== Work item ==
The required answer is the count of lines in the records that contain "Hájenka", with no other text.

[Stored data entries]
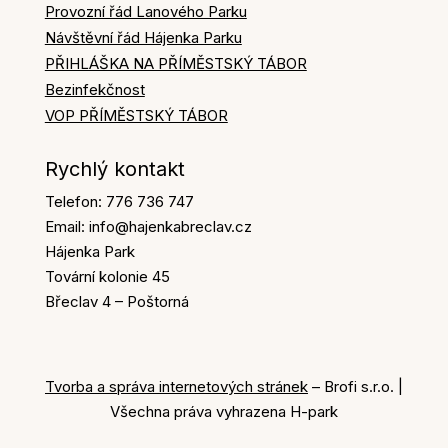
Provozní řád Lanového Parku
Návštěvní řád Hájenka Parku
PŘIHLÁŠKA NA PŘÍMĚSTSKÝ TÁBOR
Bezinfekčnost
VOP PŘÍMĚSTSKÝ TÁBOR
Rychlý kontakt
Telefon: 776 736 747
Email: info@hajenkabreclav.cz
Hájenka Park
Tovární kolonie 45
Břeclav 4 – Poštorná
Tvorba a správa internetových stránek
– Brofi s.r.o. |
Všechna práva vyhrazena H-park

--

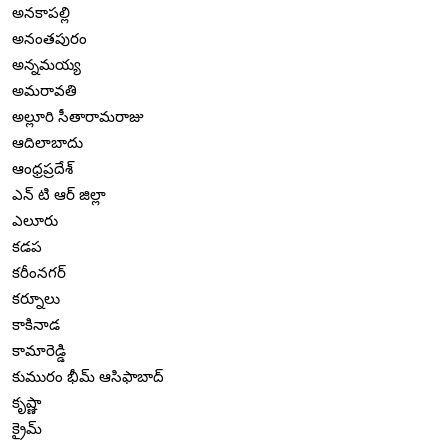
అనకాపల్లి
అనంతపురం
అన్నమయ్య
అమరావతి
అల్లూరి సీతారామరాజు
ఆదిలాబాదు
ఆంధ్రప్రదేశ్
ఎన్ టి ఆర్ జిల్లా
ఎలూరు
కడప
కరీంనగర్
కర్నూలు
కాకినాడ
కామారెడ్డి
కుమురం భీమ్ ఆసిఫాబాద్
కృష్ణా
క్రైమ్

== Solution for this task ==
2